*Your assignment*:
Pictures are to be left out; otherwise, copy exactly the lines from the line containing "Describe the element" through the end of the data.

********

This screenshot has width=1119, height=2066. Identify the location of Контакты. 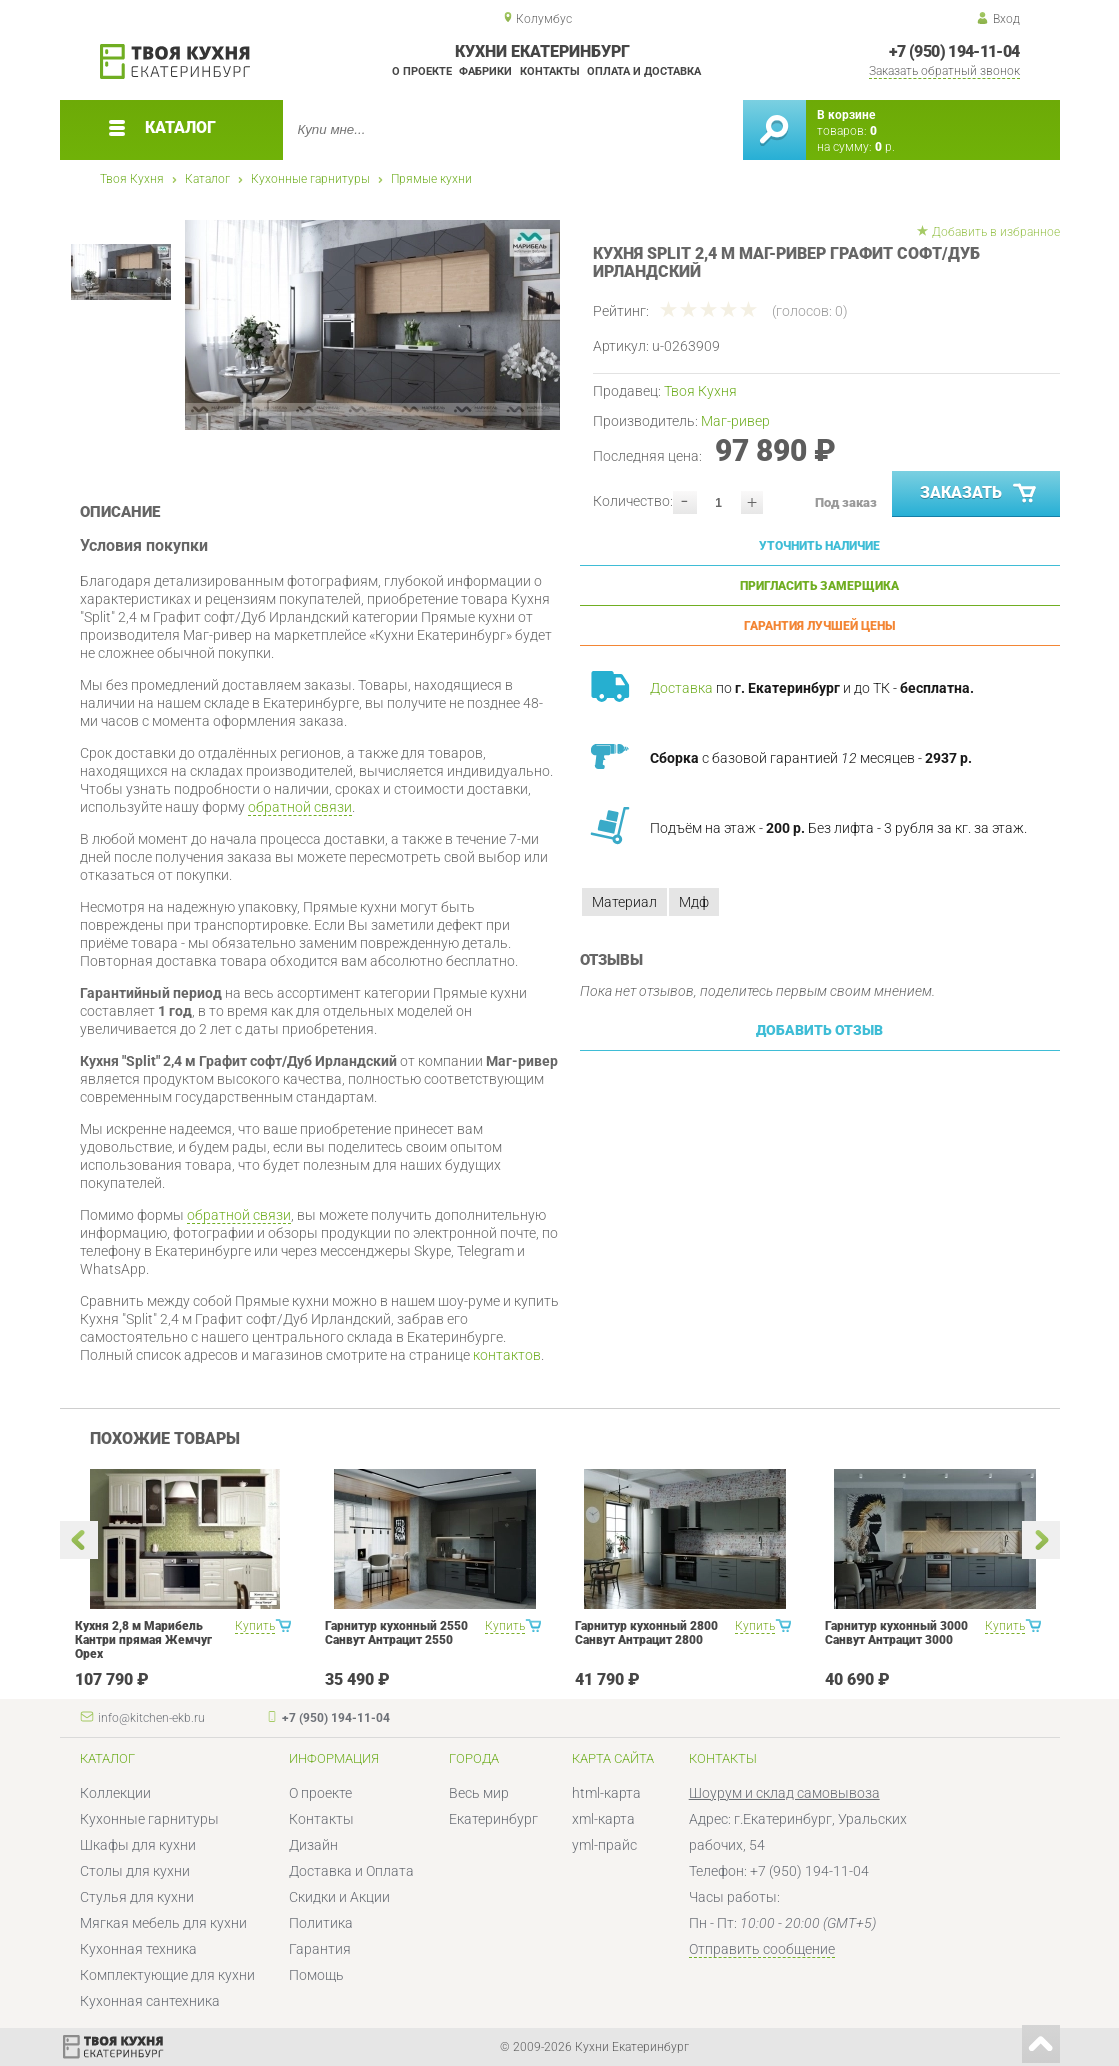
(550, 71).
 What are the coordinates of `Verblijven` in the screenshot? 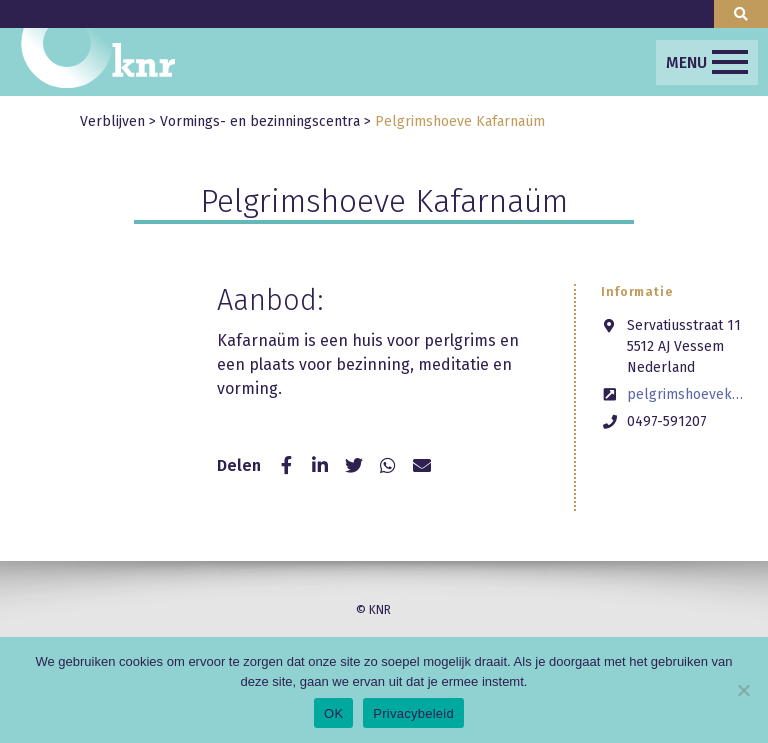 It's located at (112, 121).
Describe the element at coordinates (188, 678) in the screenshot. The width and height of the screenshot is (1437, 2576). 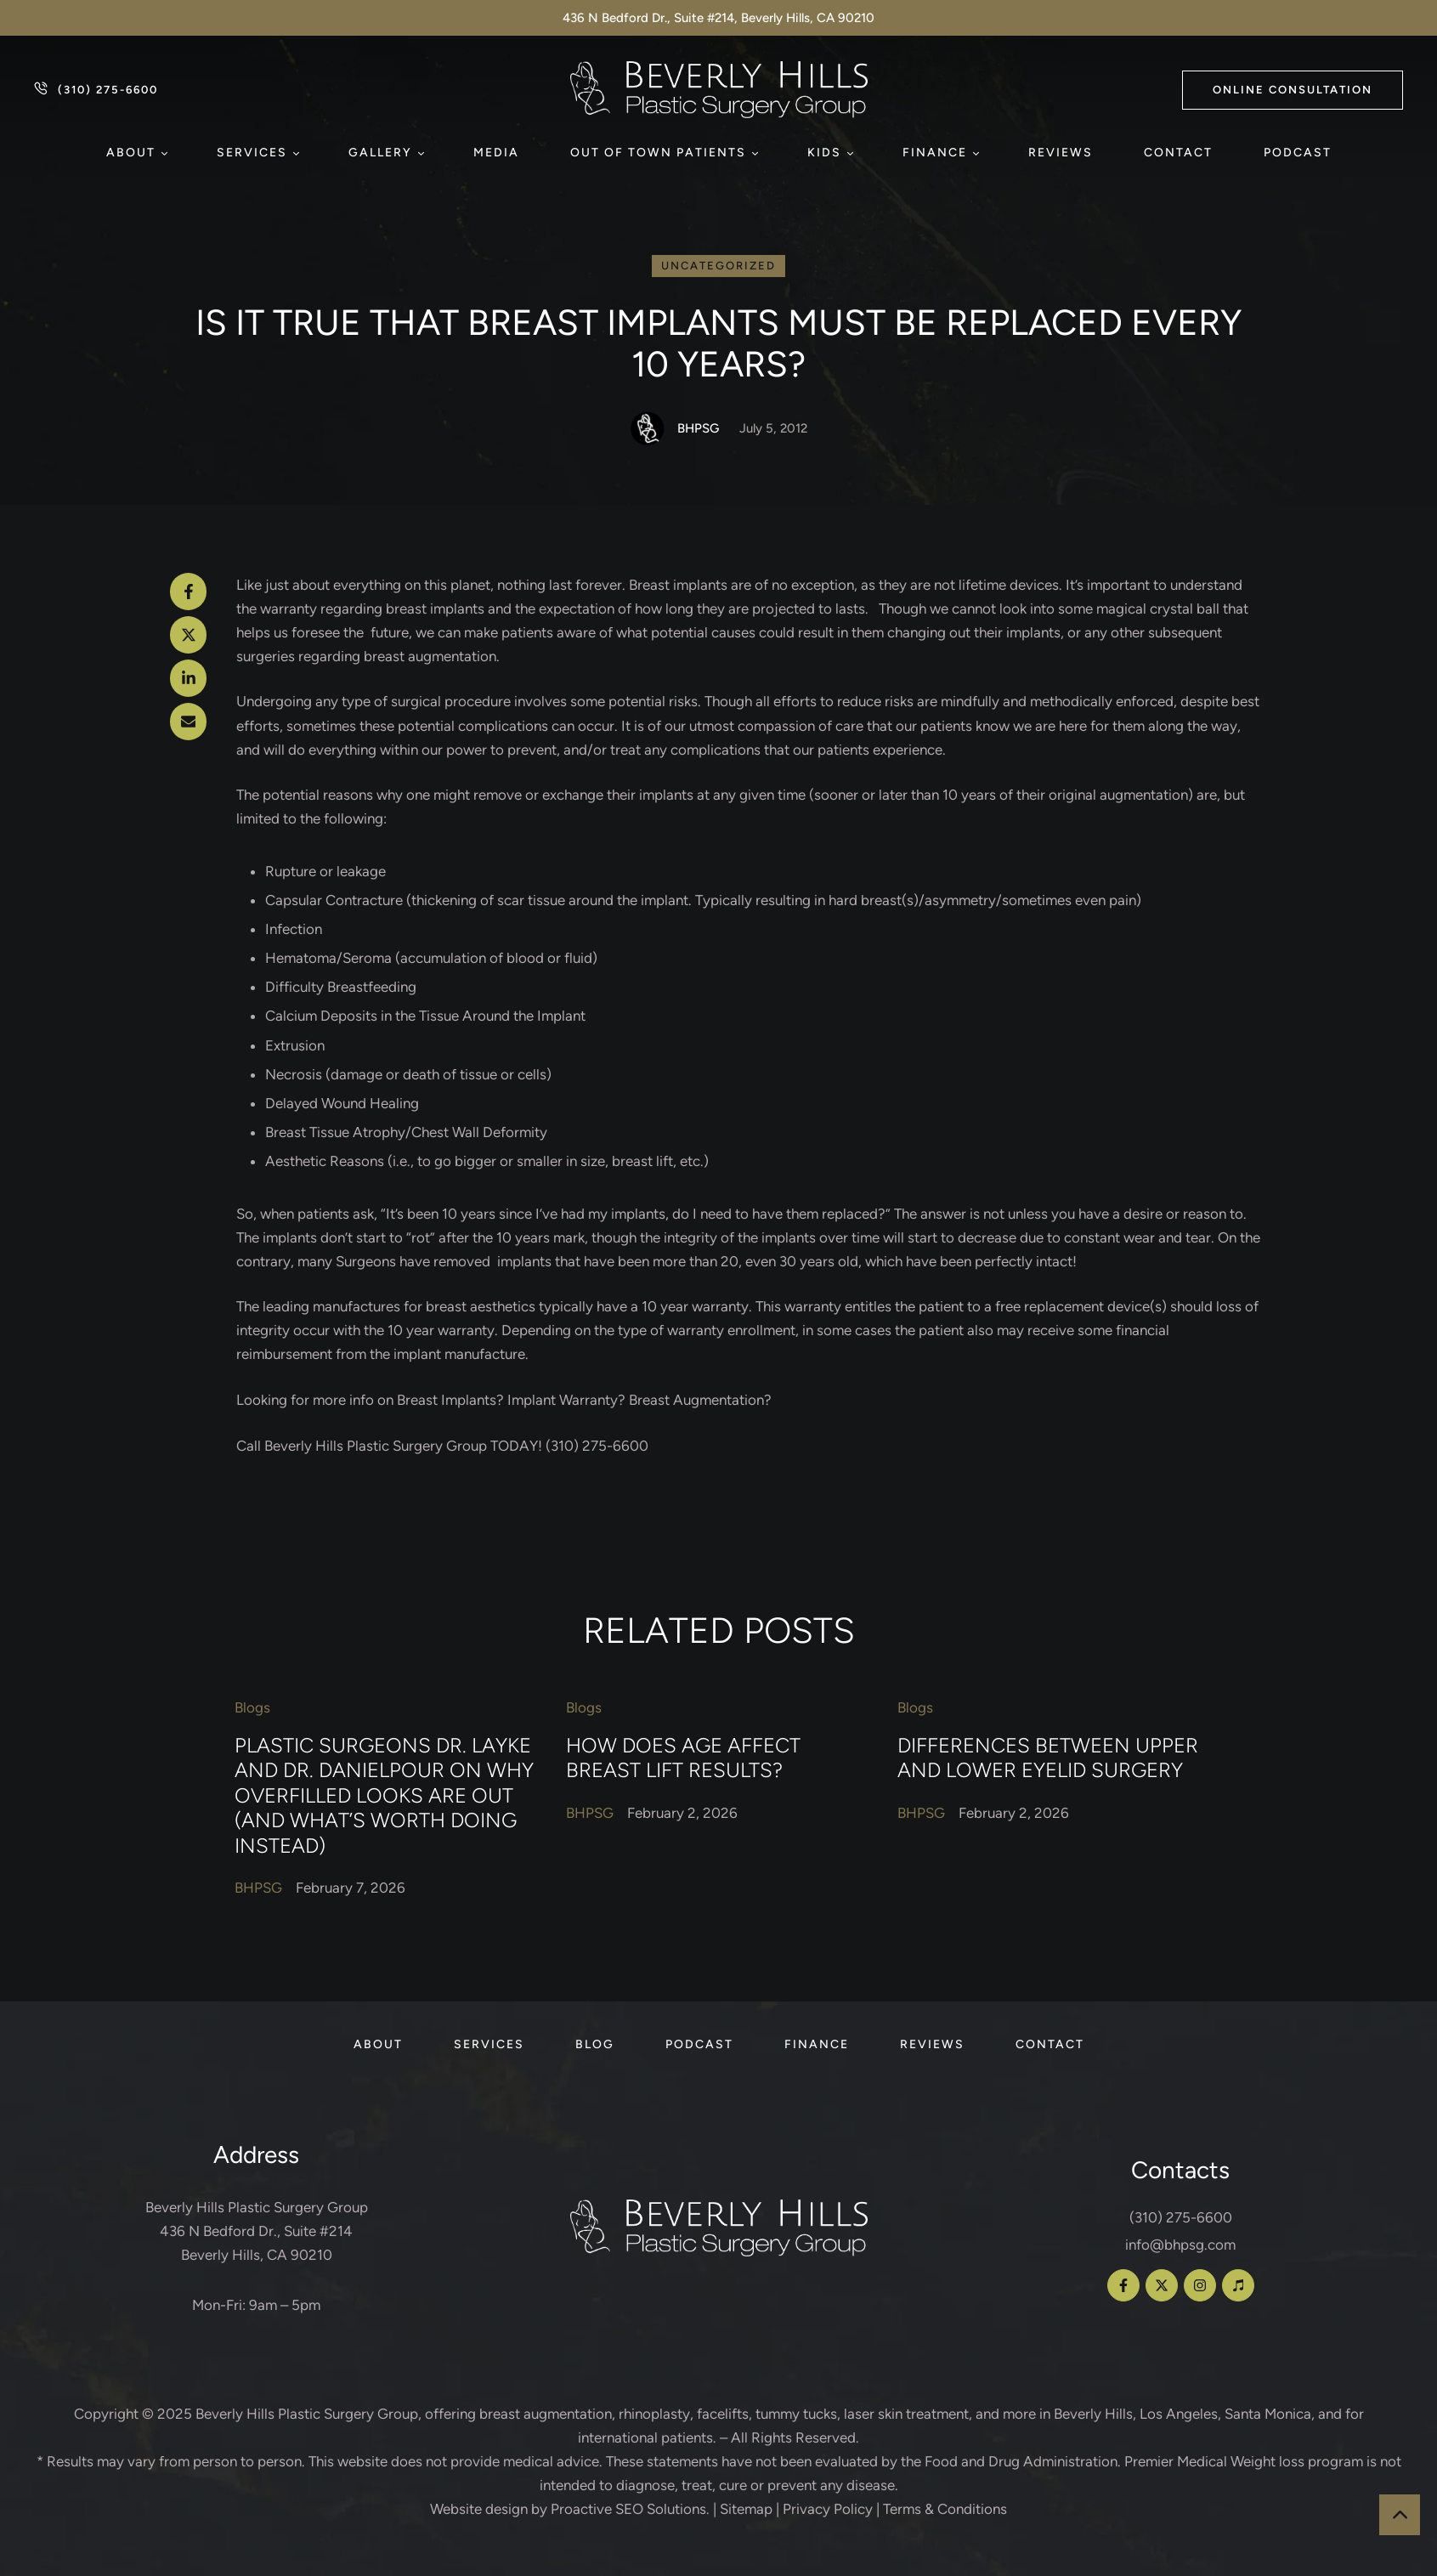
I see `[LinkedIn]` at that location.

********

*Your response*:
Describe the element at coordinates (188, 678) in the screenshot. The width and height of the screenshot is (1437, 2576). 
I see `[LinkedIn]` at that location.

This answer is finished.